What is happening today is threatening Syria with its secular heritage and historic religious coexistence. Syria has never threatened the United States or any other country. However, Syria has been the victim of the “ideological enmity” of pro-Israel members of Congress supporting Israel’s refusal to end occupation of the Golan Heights and its continuous rejection of Syria’s calls for comprehensive and just peace.
Ms. Rice knows from the experience of her fellow citizens that nations do not surrender to injustice. Her people have fought racism until they achieved equality and dignity. The people of the Middle East have struggled through history against aggression and occupation, and will continue struggling until freedom, justice and dignity are achieved. The United States will be right only if it assured us that our region will be more stable and democratic and that our children will no longer have to worry about occupying forces, racist discrimination, or bullets targeting their bodies while at their school chairs at UNRWA. There is no doubt that Ms. Rice recognizes the great difference between the reports she receives from pro-Israeli think-tanks, seeing nothing in the Middle East except for resources susceptible to subtraction, and unarmed people vulnerable to occupation or oppression, and the reality of the people’s long history of building civilizations and proselytizing peace and freedom.

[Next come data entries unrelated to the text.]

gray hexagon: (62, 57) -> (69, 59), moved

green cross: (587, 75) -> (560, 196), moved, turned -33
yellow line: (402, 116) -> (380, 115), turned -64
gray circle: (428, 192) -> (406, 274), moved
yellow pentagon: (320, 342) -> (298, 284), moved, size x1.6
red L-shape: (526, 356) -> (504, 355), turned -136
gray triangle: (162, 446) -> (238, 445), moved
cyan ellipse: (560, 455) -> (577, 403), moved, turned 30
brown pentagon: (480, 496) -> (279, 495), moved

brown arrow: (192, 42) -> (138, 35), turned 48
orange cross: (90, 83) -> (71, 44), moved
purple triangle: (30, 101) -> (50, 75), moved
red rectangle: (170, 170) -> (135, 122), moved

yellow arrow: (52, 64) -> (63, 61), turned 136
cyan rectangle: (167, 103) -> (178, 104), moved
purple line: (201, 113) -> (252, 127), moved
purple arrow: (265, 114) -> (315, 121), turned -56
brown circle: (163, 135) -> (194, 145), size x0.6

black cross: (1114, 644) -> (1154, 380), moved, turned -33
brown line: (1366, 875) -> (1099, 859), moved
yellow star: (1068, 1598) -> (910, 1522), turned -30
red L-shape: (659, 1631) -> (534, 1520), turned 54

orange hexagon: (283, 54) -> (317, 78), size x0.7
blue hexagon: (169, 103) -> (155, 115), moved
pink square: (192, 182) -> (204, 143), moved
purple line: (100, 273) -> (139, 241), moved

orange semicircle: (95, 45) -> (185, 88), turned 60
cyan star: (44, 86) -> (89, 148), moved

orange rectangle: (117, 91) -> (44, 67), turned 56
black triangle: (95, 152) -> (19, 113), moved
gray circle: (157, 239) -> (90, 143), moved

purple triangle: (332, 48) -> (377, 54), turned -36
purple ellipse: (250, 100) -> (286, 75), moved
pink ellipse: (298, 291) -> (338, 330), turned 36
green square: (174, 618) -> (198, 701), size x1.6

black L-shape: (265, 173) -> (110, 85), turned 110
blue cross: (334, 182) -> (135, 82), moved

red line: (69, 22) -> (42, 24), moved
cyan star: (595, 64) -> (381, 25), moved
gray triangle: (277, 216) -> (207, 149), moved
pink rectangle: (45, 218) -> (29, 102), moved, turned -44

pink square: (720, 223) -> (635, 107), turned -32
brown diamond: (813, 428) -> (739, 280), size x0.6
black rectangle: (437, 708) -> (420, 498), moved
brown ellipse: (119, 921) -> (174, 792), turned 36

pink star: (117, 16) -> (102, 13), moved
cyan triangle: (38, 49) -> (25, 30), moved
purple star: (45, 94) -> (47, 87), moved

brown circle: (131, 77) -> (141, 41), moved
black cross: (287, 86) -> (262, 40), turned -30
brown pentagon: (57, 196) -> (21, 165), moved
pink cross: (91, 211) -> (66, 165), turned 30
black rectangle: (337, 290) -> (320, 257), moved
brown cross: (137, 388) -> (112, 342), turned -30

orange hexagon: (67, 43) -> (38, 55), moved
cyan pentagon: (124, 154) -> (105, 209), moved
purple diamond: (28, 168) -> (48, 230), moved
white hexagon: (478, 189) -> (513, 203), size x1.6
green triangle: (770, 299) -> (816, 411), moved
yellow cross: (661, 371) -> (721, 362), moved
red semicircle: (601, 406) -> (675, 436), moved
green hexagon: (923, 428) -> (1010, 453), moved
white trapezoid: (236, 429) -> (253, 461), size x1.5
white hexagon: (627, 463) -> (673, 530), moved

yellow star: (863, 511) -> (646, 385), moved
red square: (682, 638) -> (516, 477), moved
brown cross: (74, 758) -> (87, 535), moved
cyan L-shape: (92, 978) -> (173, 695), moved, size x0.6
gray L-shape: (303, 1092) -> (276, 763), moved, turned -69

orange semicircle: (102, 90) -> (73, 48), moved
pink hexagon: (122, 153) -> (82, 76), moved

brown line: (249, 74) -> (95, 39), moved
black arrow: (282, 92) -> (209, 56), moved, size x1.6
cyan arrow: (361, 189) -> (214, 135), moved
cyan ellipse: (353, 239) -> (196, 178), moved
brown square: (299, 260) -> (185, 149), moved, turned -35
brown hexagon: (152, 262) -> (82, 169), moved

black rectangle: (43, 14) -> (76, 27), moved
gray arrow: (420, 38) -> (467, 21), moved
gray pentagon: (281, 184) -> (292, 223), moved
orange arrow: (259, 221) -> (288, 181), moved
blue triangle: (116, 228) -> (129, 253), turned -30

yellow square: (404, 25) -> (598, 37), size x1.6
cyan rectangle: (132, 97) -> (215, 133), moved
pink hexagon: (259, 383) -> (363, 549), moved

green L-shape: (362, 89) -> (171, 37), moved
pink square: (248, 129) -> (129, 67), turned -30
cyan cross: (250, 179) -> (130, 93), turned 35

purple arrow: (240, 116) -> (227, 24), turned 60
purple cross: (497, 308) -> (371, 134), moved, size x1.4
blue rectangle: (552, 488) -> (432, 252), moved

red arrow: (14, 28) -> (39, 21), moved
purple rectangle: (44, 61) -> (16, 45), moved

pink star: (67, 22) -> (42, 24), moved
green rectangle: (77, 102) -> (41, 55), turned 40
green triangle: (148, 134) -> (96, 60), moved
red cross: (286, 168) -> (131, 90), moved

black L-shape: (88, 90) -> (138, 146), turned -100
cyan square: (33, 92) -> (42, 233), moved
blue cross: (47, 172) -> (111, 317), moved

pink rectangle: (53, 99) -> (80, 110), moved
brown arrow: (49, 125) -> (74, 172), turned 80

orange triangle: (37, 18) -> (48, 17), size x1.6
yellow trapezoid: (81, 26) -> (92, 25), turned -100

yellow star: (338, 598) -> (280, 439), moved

The new kind of Middle East that Washington promises to build is unsettling because it does not refer to ending occupation, or mention international legitimacy, justice, dignity or people’s rights. Just as you, Secretary Rice, want a safe future for your children, we too want a safe future for ours. We want a future where they enjoy freedom, dignity and equality. This is possible to achieve today and it only requires abiding by one rightful demand: ending all kinds of occupation, settlement, discrimination and hatred against Arabs and Muslims.